The sword has testicles. Yes, you’re seeing that correctly. THE GODDAMN SWORD HAS GODDAMN BALLS. Only the most insane and depraved human beings with no sense of subtly or nuance would actually take the sword, already a heavy phallic symbol, and actually
TAKE THE NEXT STEP AND GIVE THE SWORD FUCKING TESTICLES. THERE’S NO HOPE FOR HUMANITY WHEN IF YOU THINK THE AUDIENCE NEEDS TO BE BEATEN OVER THE HEAD WITH THE PHALLIC NATURE OF THE SWORD!WE ALREADY GET IT! WE AREN’T STUPID!


It’s right here that I knew I was in for a ride into idiocy. I was prepared to overlook the ridiculousness before (it’s anime, after all), but this…there’s no way this can be redeemed. Nothing you can do will make up for what I just saw and will continue to see every time I look at that sword.
Fuck you.
Anyway, we are only five goddamn minutes into this movie, and we’ve already hit more stupid than can be contained in a Republican Convention (swish), so we best continue. The King whispers Arren’s name as he dies, so…oh…Arren killed him. Remember how two minutes ago the Queen COMPLETELY DIMISSED THE IDEA THAT ARREN MIGHT BE DISTURBED? DO YOU SEE WHY THAT NEVER WORKS OUT WELL?

TITLE SCREEN! Man, the nothing right there is certainly helpful for the ungodly confused.
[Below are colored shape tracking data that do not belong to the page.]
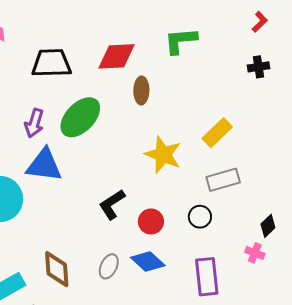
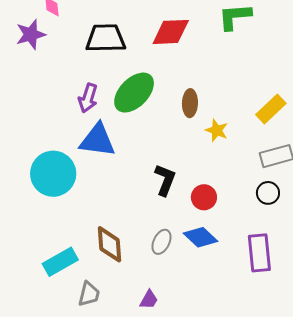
brown ellipse: (141, 90) -> (190, 103), moved
yellow star: (163, 155) -> (217, 130), size x0.6
black L-shape: (112, 204) -> (165, 180), turned 144
black circle: (200, 217) -> (268, 193), moved

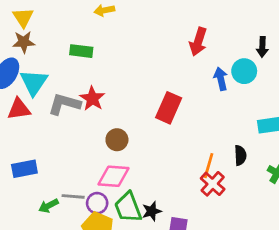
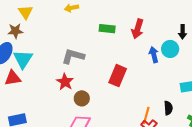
yellow triangle: (23, 18) -> (26, 12), moved
green rectangle: (81, 51) -> (107, 29), moved
red star: (92, 99) -> (65, 82), moved
gray L-shape: (64, 104) -> (73, 56), moved

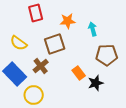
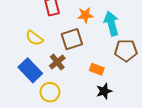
cyan arrow: (93, 29) -> (111, 23), size x1.6
orange rectangle: (79, 73) -> (97, 69), turned -32
black star: (96, 83) -> (104, 91), moved

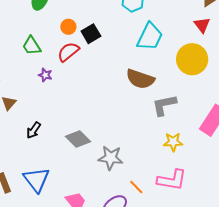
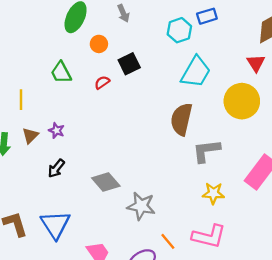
orange circle: (68, 27) -> (99, 44), moved
red semicircle: (68, 52) -> (102, 82), size x0.6
purple star: (45, 75) -> (56, 130), moved
brown semicircle: (140, 79) -> (181, 119), turned 80

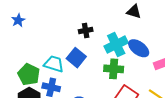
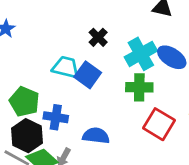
black cross: (86, 31) -> (98, 37), turned -32
cyan trapezoid: (54, 64) -> (66, 67), moved

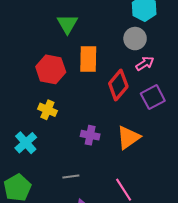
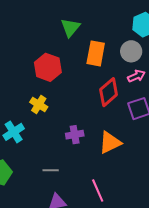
orange rectangle: (88, 59) -> (96, 53), moved
purple cross: (90, 135) -> (75, 135), turned -30

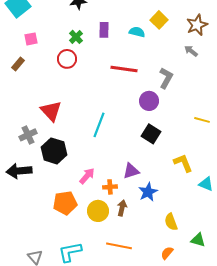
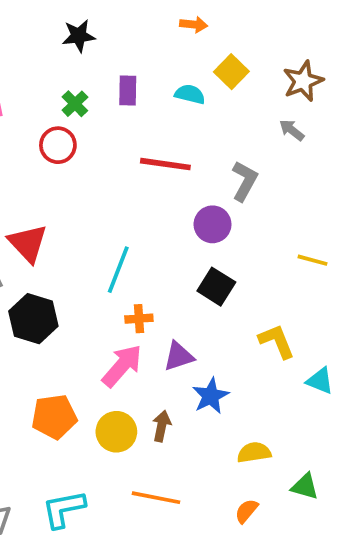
pink arrow: (87, 176) -> (122, 366), moved, size x1.4
orange cross: (110, 187) -> (139, 319), moved
yellow semicircle: (171, 222) -> (254, 452), turned 102

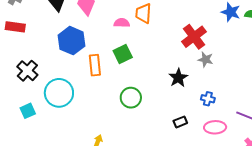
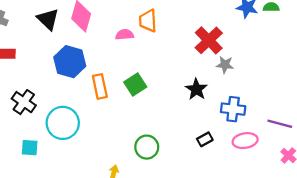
green square: (123, 54) -> (135, 85), moved
green circle: (131, 98) -> (147, 147), moved
blue cross: (208, 99) -> (233, 109), size x1.5
cyan square: (28, 111) -> (30, 148), turned 35

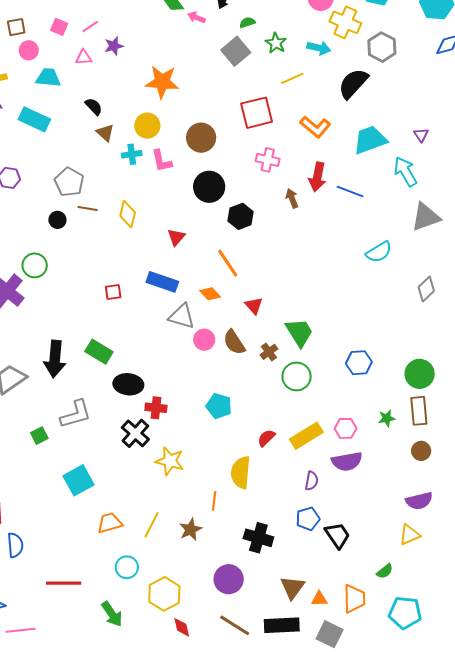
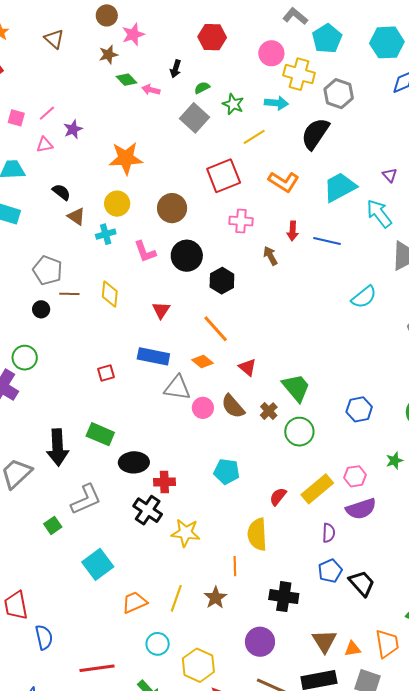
pink L-shape: (162, 161) -> (145, 252), moved
red arrow: (317, 177) -> (293, 231), size x0.7

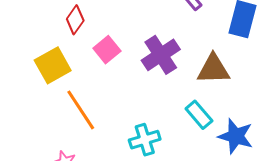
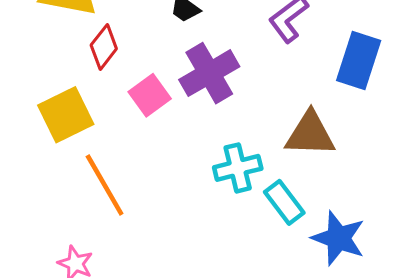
purple cross: (161, 55) -> (209, 73), moved
cyan cross: (145, 140) -> (238, 168), moved

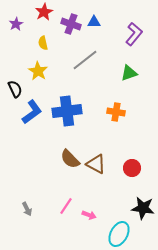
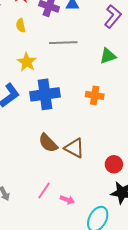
gray line: (85, 60) -> (63, 43), turned 36
yellow star: (38, 71) -> (27, 62), moved
red circle: (132, 168) -> (114, 164), moved

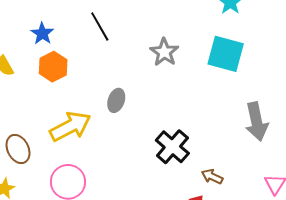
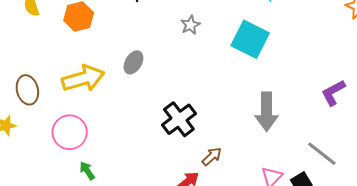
gray star: (164, 52) -> (190, 25), size x0.7
brown arrow: (212, 177) -> (212, 156), turned 100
Like me.

The story proper finally begins with a scene a man in a silly hat and robes sailing a boat into…the Sahara Desert? I’m not sure. Anyway, he has a reasonable goatee (as opposed to a Star Trek goatee), a strange mark on his face that looks like bad finger-paint, and he has a staff. I’ll give you exactly one second to guess what his job might be. Did you say “Wizard”? Sorry, I was looking for “Tax Specialist” (the wizard of accounting, some might say). The yet-to-be-named-wizard wanders off into the desert for…um…reasons? What are reasons? He actually does wander into a spectacular sight of several ships buried in the desert, implying this was once ocean, which does bring me to my one good note—this movie has great animation. It does. Clearly people with drawing talent worked on this. It’s just that what they drew doesn’t resemble a story at all. The wizard walks into a hole in one of the ships, steps inside, immediately steps on the bones of a corpse, and looks blankly at it. I too would look blankly at the remains of a fellow human being so I’m glad this film appeals to the emotional sensibilities of my demographic. You know. Sociopaths. Blank expressions will become a motif throughout the film as a result of this. Yay!

Holy holes Batman! We are less than ten minutes into this movie! I think we need to break this up into bite size chunks again. Meanwhile, I will diligently continue this epic quest into…

I was just informed there are s’mores. Bye!